What are the Democrats supposed to do? Well, they have begun by electing Nancy Pelosi as their in-house leader. She has everywhere been classified as a member of the left wing of her party, and she smiles bravely and a little condescendingly when she hears this said of her at interviews. (Is it true, Ms. Pelosi, that your hero as a girl was Leon Trotsky? If such a question were asked, she would laugh, and temporize.)
What does she think of the Democrats now prepared to vote for the Homeland Security Bill? Didn't she oppose it? "Well, yes, that's part of the legislative process. Political initiatives move from stage to stage. And there are compromises, and that sort of thing."
But much time has been spent, though not much thought given, to the question of where the Democratic Party is going. It has to go somewhere. It can't too easily move to the right, because to the right is the GOP. It follows that it should move left -- or perhaps dissolve, making way for a fresh party. Wedded to what? Compulsory abortions?

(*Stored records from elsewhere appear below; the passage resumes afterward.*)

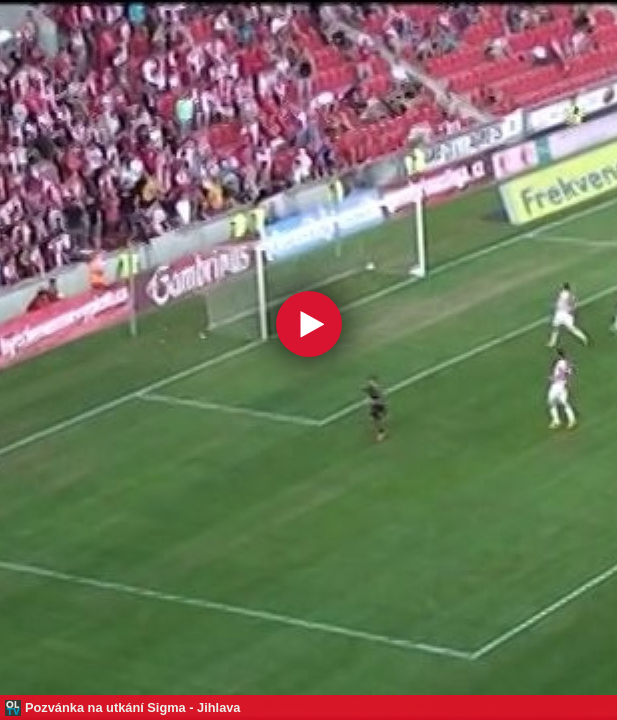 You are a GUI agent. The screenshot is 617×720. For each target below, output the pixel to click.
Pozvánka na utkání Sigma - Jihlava (133, 707) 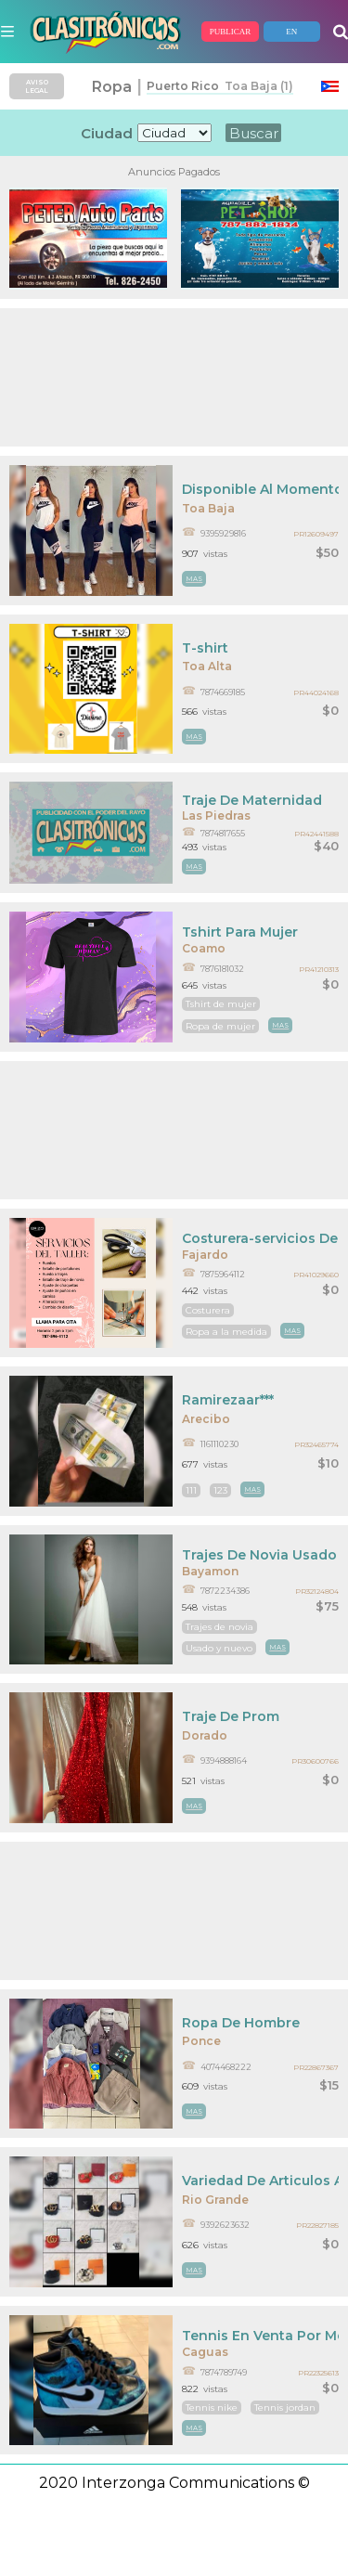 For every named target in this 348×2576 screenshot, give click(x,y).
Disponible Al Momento (260, 489)
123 (220, 1490)
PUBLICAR (230, 31)
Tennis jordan (285, 2407)
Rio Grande (215, 2200)
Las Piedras (216, 815)
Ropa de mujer (220, 1026)
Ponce (201, 2041)
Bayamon (210, 1571)
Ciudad (107, 133)
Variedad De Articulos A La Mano (260, 2180)
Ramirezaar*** (228, 1400)
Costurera (208, 1310)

Some of what has been written about the implications of last Election Day is raillery, a matter of having fun with the returns and with the media, baby sitters of American liberalism. Still, some of those who speak out make concrete proposals. One such was the Democratic senator from Georgia, Zell Miller. Hear what he proposes (in The Wall Street Journal), if you want to look at the awful depths of Democratic vacuity, A.D. 2002.
Sen. Miller's first suggestion is: "Why couldn't our party push for a national lottery with the proceeds going to help pay the cost of college for deserving students in America?"
Put that down as the Fifth Freedom. If Sen. Miller goes on that subject with a speech in the Senate, he should back it up with references given to the absence of available help for deserving students in America. And then lotteries, of course, are a form of regressive financing. It's poor people who end up suffering most from lottery sales. Perhaps the GOP could steal this proposal, in pursuit of its war on the poor?
Sen. Miller goes on: "Why couldn't our party push to restructure the sacrosanct Head Start program into a universal pre-kindergarten program, with more emphasis on learning instead of just day care?" Anybody want to run for president on that plank?